12 August 2019 Issue 821
Global Market Commentary
- United States: The Sino-US trade war has escalated. US President Trump announced that it will impose a 10% tariff on 300 billion worth Chinese goods from September 1. Over the week, the Dow fell by 0.75 percent to 26,287.44. The S&P 500 index fell by 0.46 percent to 2,918.65. The Nasdaq fell by 0.56% to 7,959.14.
- Europe: The market worried about the global economic prospect as there are lots of uncertainties, including political uncertainty in Italy, the Sino-US trade war uncertainty, and the risk of the no-deal Brexit. For the whole week, the UK’s FTSE 100 index fell by 2.07%, the German DAX index fell by 1.50%, and the French CAC40 index fell by 0.58%. The STOXX 600 index fell by 1.74% for the week to 371.56 points.

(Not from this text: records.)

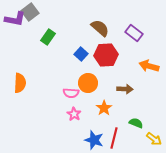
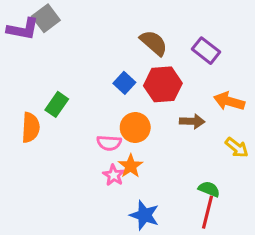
green rectangle: (48, 37) -> (57, 104), moved
brown arrow: (125, 89) -> (192, 121), moved
orange star: (104, 108) -> (131, 166), moved
red line: (114, 138) -> (208, 212), moved
yellow arrow: (154, 139) -> (237, 148), moved

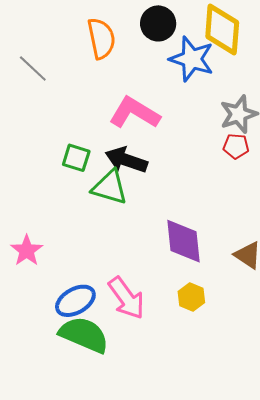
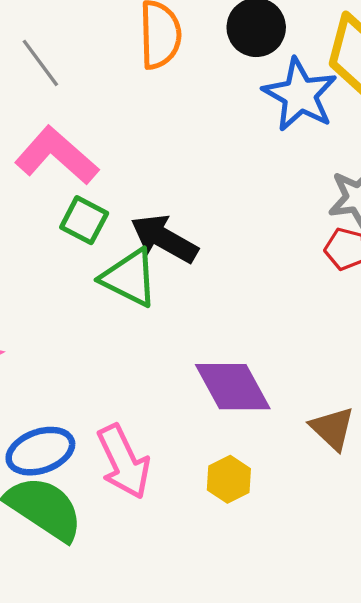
pink L-shape: (135, 113) -> (57, 156), moved
purple diamond: (184, 241) -> (233, 387), turned -33

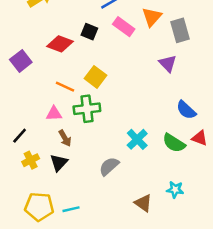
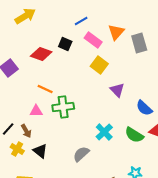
purple triangle: (168, 63) -> (117, 90), moved
yellow square: (96, 77) -> (99, 65), moved
brown arrow: (65, 138) -> (26, 131), moved
yellow cross: (31, 160) -> (17, 149), turned -32
black triangle: (59, 163) -> (40, 151), turned -35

- Asia: The Sino-US trade war has escalated. US President Trump announced that it will impose a 10% tariff on 300 billion Chinese goods from September 1. China has also announced that it will stop buying US agricultural products. Over the week, the Nikkei 225 index fell by 1.91% to 20,684.82 points. The MSCI Asia Pacific Index fell by 2.14% to 152.26 points.
- United States: The Sino-US trade war has escalated. The market is worried that the Sino-US trade war will affect the global economy, causing capital flows into the bond market. For the whole week, the yield on the US 10-year government bond fell by 10 basis points to 1.745%.
- Eurozone: The Sino-US trade war has escalated. The market is worried that the Sino-US trade war will hit the global economy, causing capital flows into the bond market. For the whole week, the German 10-year bond yield fell by 8 basis points to -0.578%.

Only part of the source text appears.